A big problem is that much of the money they make comes from selling starter sets to kids. Then they sell them lessons and so on...Your average, non drummer parent is just going to go for price and convenience. The kid can get "lessons" from Youtube and the business owner is left in the cold.

I agree with this. And when that happens, the next time you buy stuff you find someone online who has everything you need and the retail store loses business.
 

Xstr8edgtnrdrmrX

Well-known member
I am an admitted Luddite, and have never ordered a musical part or product online. I always get my drum stuff from Columbus Pro Perc here in town and my bass stuff one of the mom and pop stores. I don't have an Amazon account...I only "window shop" on line, usually just looking for specs and technical info
 

EricT43

Senior Member
The problem of limited selection is what makes me buy a lot of stuff online. There is one GC in my city, and the drum section always looks like a tornado just went through it. It's a complete mess. They used to have a few actual drummers working back there, but now if you want help in the drum department, you have to go find someone up front, and explain to them what a drum head is. GC killed the local music stores because of their selection and prices, and when they first started, it was a welcome change, to be honest. I felt like a kid in a candy store those first few years. But since then they've really become the Walmart of music and I hate shopping there.

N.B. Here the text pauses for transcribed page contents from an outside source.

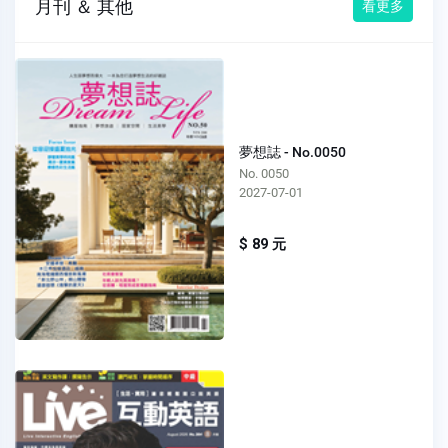
月刊 ＆ 其他
看更多
夢想誌 - No.0050
No. 0050
2027-07-01
$ 89 元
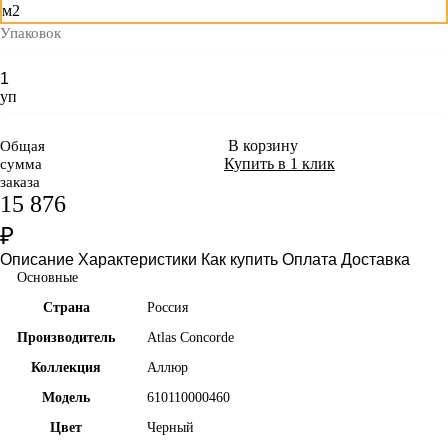
м2
Упаковок
уп
В корзину
Общая
Купить в 1 клик
сумма
заказа
15 876
₽
Описание
Характеристики
Как купить
Оплата
Доставка
Основные
Страна
Россия
Производитель
Atlas Concorde
Коллекция
Аллюр
Модель
610110000460
Цвет
Черный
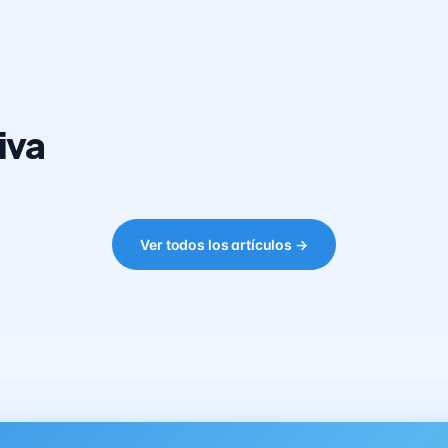
iva
Ver todos los artículos →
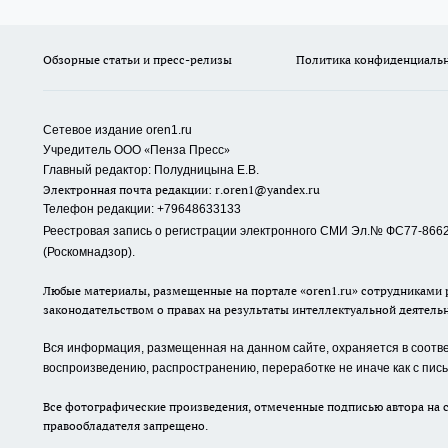
Обзорные статьи и пресс-релизы
Политика конфиденциаль
Сетевое издание oren1.ru
«
»
Учредитель ООО
Пенза Пресс
Главный редактор: Полудницына Е.В.
Электронная почта редакции:
r.oren1@yandex.ru
Телефон редакции: +79648633133
Реестровая запись о регистрации электронного СМИ Эл.№ ФС77-86623
(Роскомнадзор).
Любые материалы, размещенные на портале «oren1.ru» сотрудниками р
законодательством о правах на результаты интеллектуальной деятель
Вся информация, размещенная на данном сайте, охраняется в соответ
воспроизведению, распространению, переработке не иначе как с пи
Все фотографические произведения, отмеченные подписью автора на с
правообладателя запрещено.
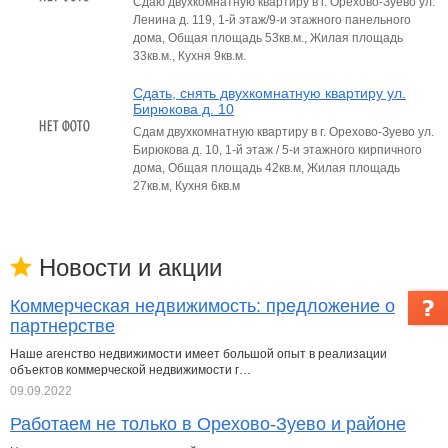
Сдаю двухкомнатную квартиру в г. Орехово-Зуево ул.
Ленина д. 119, 1-й этаж/9-и этажного панельного
дома, Общая площадь 53кв.м., Жилая площадь
33кв.м., Кухня 9кв.м.
Сдать, снять двухкомнатную квартиру ул.
Бирюкова д. 10
Сдам двухкомнатную квартиру в г. Орехово-Зуево ул.
Бирюкова д. 10, 1-й этаж / 5-и этажного кирпичного
дома, Общая площадь 42кв.м, Жилая площадь
27кв.м, Кухня 6кв.м
Новости и акции
Коммерческая недвижимость: предложение о
партнерстве
Наше агенство недвижимости имеет большой опыт в реализации
объектов коммерческой недвижимости г…
09.09.2022
Работаем не только в Орехово-Зуево и районе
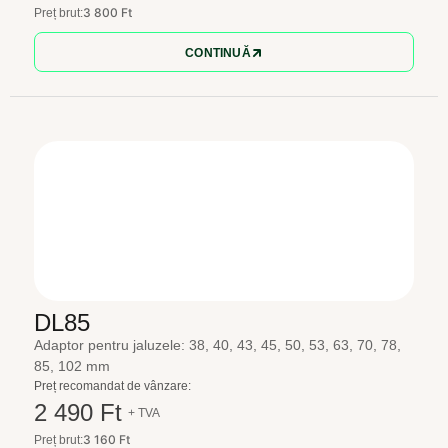
3 800 Ft
Preț brut:
CONTINUĂ
DL85
Adaptor pentru jaluzele: 38, 40, 43, 45, 50, 53, 63, 70, 78,
85, 102 mm
Preț recomandat de vânzare:
2 490 Ft
+ TVA
3 160 Ft
Preț brut:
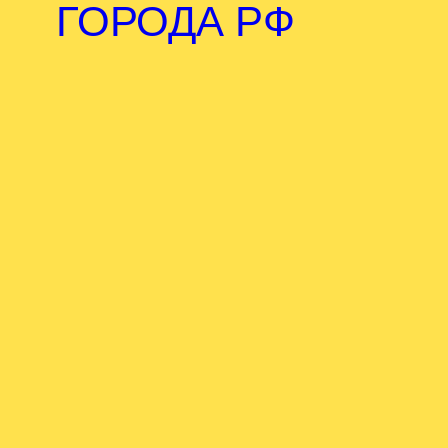
ГОРОДА РФ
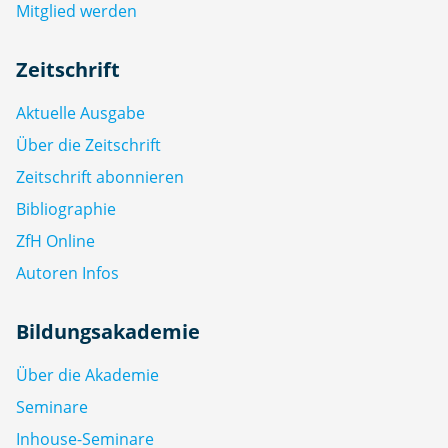
Mitglied werden
Zeitschrift
Aktuelle Ausgabe
Über die Zeitschrift
Zeitschrift abonnieren
Bibliographie
ZfH Online
Autoren Infos
Bildungsakademie
Über die Akademie
Seminare
Inhouse-Seminare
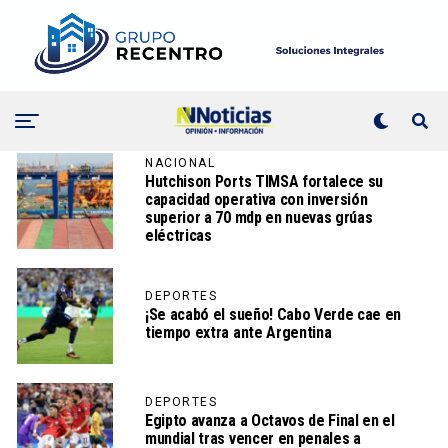
NACIONAL
Hutchison Ports TIMSA fortalece su
capacidad operativa con inversión
superior a 70 mdp en nuevas grúas
eléctricas
DEPORTES
¡Se acabó el sueño! Cabo Verde cae en
tiempo extra ante Argentina
DEPORTES
Egipto avanza a Octavos de Final en el
mundial tras vencer en penales a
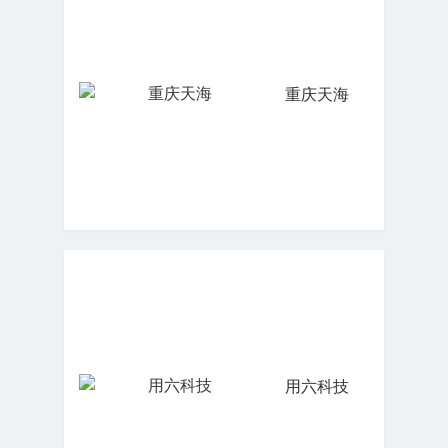
重庆天海
用六科技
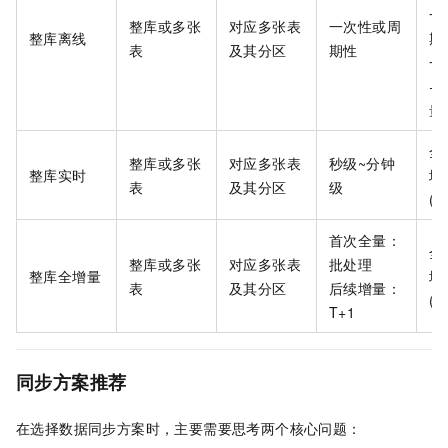
一
整库或多张
对应多张表
一次性或周
整库离线
期
表
及其分区
期性
一
+
量
全
整库或多张
对应多张表
秒级~分钟
整库实时
增
表
及其分区
级
(C
首次全量：
全
整库或多张
对应多张表
批处理
整库全增量
增
表
及其分区
后续增量：
(C
T+1
同步方案推荐
在选择数据同步方案时，主要需要思考两个核心问题：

In the next town, there is an independent music store that I love working with. It's a small shop, and selection is limited, but I've built a relationship with the owner and he'll help me get what I want. Once I went in for a new ride cymbal and he didn't have what I was looking for. He asked me which ones I wanted to try, and he ordered them all just so I could compare them. I picked one and changed my mind a week later, and he let me exchange. I bought my last two drum kits from him and got better deals than I could find online. So, it's great working with that shop, and I'll continue to go there for big-ticket items, but it's slow. If I know exactly what I want, and I want to get it within the next couple of days, I order online.

Speaking of Sweetwater, I have nothing but good things to say about them. Again, it's about relationships. I've been in contact with the same sales engineer there for the last 6 or 7 years and have gotten great service. I can email him with what I need, he'll quote me a price, and I can just tell him "go ahead" and he'll put in the order for me.